Remodulin® (treprostinil sodium), a stable analogue of prostacyclin, possesses potent pulmonary and systemic vasodilatory and platelet anti-aggregatory actions in vitro and in vivo. Recently, Remodulin received FDA approval for intravenous therapy based upon bioequivalence of the IV and SC routes of administration. Remodulin is more chemically stable than epoprostenol and may offer potential safety and convenience advantages compared to intravenous epoprostenol that may impact Health Related Quality of Life (HRQOL) and/or patient satisfaction. Unlike epoprostenol, Remodulin does not need to be mixed daily and is stable at room temperature eliminating the need for ice packs. Furthermore, since Remodulin remains in the body longer than epoprostenol (4 hrs instead of less than 5 minutes) there is less risk of cardiovascular collapse from a sudden interruption of infusion, such as a line clog. In an open-label study in Europe, patients who were using a type of portable medication pump called the CADD Legacy pump were rapidly switched from Flolan to Remodulin with no serious side effects. This study will examine effects of switching from therapy with epoprostenol or Flolan to IV Remodulin and compare changes in HRQOL and treatment satisfaction before and after rapid switch from epoprostenol to Remodulin in patients with pulmonary hypertension using the CADD legacy pump.
|Study Type :||Interventional (Clinical Trial)|
|Actual Enrollment :||7 participants|
|Intervention Model:||Single Group Assignment|
|Masking:||None (Open Label)|
|Official Title:||Rapid Switch From Intravenous Epoprostenol to Intravenous Remodulin® (Treprostinil Sodium) in Patients With Stable Pulmonary Arterial Hypertension in the Outpatient Clinic: Safety, Efficacy and Treatment Satisfaction|
|Study Start Date :||March 2008|
|Actual Primary Completion Date :||January 2010|
|Actual Study Completion Date :||February 2012|
Experimental: treprostinil sodium
all subjects had switched from IV epoprostenol to IV treprostinil sodium
Drug: treprostinil sodium
rapid switch from intravenous epoprostenol on CADD ambulatory pump to intravenous treprostinil sodium
- Change in Six Minute Walk Distance [ Time Frame: Baseline and Week 8 ]
- Change in WHO Functional Classification [ Time Frame: Baseline and Week 8 ]Class I: No limitation of physical activity. Class II: Slight limitation of physical activity. Class III: Marked limitation of physical activity. Class IV: Inability to carry out any physical activity without symptoms.
- Change in Borg Dyspnea Score Immediately After Six Minute Walk [ Time Frame: Baseline and Week 8 ]The Borg Dyspnea Score is a 10-point scale rating the maximum level of dyspnea experienced after the Six-Minute Walk Test. Scores range from 0 (for the best condition) to 10 (for the worst condition).
- Change in Score on Cambridge Pulmonary Hypertension Outcome Review (CAMPHOR) [ Time Frame: Baseline and Week 8 ]The Cambridge Pulmonary Hypertension Outcome Review (CAMPHOR), a validated PAH-specific instrument consisting of 65 items used to assess symptoms, functioning and quality of life.

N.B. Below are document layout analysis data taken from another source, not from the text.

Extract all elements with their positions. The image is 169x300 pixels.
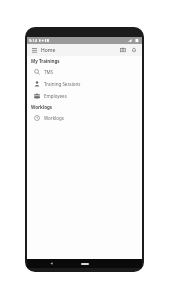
button[interactable]: TMS <box>27 66 142 78</box>
button[interactable]: Home <box>77 260 93 268</box>
button[interactable]: Open navigation menu <box>30 46 39 55</box>
staticText: My Trainings <box>31 58 60 64</box>
staticText: TMS <box>44 69 54 75</box>
button[interactable]: Worklogs <box>27 112 142 124</box>
button[interactable]: Camera <box>118 45 128 55</box>
button[interactable]: Training Sessions <box>27 78 142 90</box>
staticText: Employees <box>44 93 67 99</box>
button[interactable]: Back <box>45 259 57 268</box>
staticText: Worklogs <box>31 104 53 110</box>
staticText: Worklogs <box>44 115 64 121</box>
button[interactable]: Employees <box>27 90 142 102</box>
button[interactable]: Notifications <box>129 45 139 55</box>
staticText: Training Sessions <box>44 81 81 87</box>
staticText: 9:14 <box>29 38 37 43</box>
staticText: Home <box>41 47 56 54</box>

The questionnaire is divided into three sections; Symptoms (Scores 0-25; high scores indicate more symptoms), Activity (Score 0-30; low score indicates good functioning)and Quality of Life (0-25; high scores indicate poor QoL). The sum of these scores equates to the Total score (0-80). In the CAMPHOR scores, lower scores indicate improvements.
- Change in Score on Treatment Satisfaction Questionnaire for Medication [ Time Frame: Baseline and Week 8 ]The Treatment Satisfaction Questionnaire for Medication (TSQM), a validated generic measure of treatment satisfaction consisting of 14 Likert-response items comprising four domains: Effectiveness, Side Effects, Convenience, and Global Satisfaction. The TSQM was completed at baseline and at Week 8. The TSQM consists of 13 items that made up three specific scales (Effectiveness, Side effects, Convenience) and one global satisfaction scale. TSQM items are scaled using either a 5-point or 7-point scale. Five-point scales are used for unidimensional continua (e.g. extremely satisfied to not at all), while 7-point scales are used for bipolar continua(e.g., extremely positive to extremely negative. Non-neutral midpoints are used for 7-point scales, resulting in a greater range of positive response options than negative options for these items. Scale scores are transformed into scores ranging from 0 to 100, with a higher score indicating more satisfaction.
- Change in Total Weekly Time Spent With the Specific Activities Associated With Intravenous Remodulin Therapy Compared to Same Activities With Intravenous Epoprostenol [ Time Frame: Baseline and Week 8 ]A Drug Administration Activities Diary, used by subjects to record in detail the amount of time (in minutes) spent on specifically-defined drug preparation/administration activities (e.g. diluting drug, preparing reservoir, and changing tubing), was completed over a 7-day period during the Screening period while on epoprostenol and repeated at Week 7 following transition to Remodulin. Drug Administration Activities Diary results are reported as average time per week spent on drug administration activities
- Change in PAH Signs and Symptoms- Fatigue [ Time Frame: Baseline and Week 8 ]The presence or absence of fatigue was documented. If present, the intensity of fatigue was rated mild, moderate, or severe.
- Change From in Signs and Symptoms of PAH- Edema [ Time Frame: Baseline and Week 8 ]The presence or absence of edema was documented. If present, the intensity of edema was rated mild, moderate, or severe.
- Change in Signs and Symptoms of PAH- Dyspnea [ Time Frame: Baseline and Week 8 ]The presence or absence of dyspnea was documented. If present, the intensity of dyspnea was rated mild, moderate, or severe.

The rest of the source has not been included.